(Items listed in a dataset)
========================
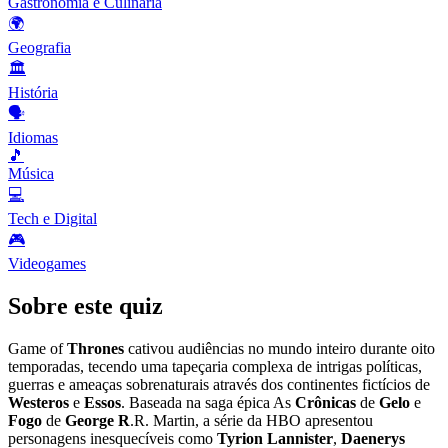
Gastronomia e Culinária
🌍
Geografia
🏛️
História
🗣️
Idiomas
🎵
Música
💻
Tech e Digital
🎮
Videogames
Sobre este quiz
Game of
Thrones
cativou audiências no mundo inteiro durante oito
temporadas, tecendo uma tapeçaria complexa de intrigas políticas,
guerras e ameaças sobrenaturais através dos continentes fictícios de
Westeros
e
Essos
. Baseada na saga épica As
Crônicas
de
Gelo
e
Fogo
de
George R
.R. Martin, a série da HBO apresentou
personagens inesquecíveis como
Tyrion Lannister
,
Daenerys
========================
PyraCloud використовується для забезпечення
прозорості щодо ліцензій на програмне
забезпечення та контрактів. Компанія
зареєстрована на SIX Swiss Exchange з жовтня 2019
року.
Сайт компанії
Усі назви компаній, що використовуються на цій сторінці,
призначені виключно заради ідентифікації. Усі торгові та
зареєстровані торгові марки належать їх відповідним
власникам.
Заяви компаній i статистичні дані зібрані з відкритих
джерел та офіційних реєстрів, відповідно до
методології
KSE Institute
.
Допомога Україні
========================
[WHAT YOU HAVE TO DO] Give back exactly the lines above, from the line containing "зареєстровані торгові марки" through the line containing "Допомога Україні", with both end lines and nothing more.

[RESULT]
зареєстровані торгові марки належать їх відповідним
власникам.
Заяви компаній i статистичні дані зібрані з відкритих
джерел та офіційних реєстрів, відповідно до
методології
KSE Institute
.
Допомога Україні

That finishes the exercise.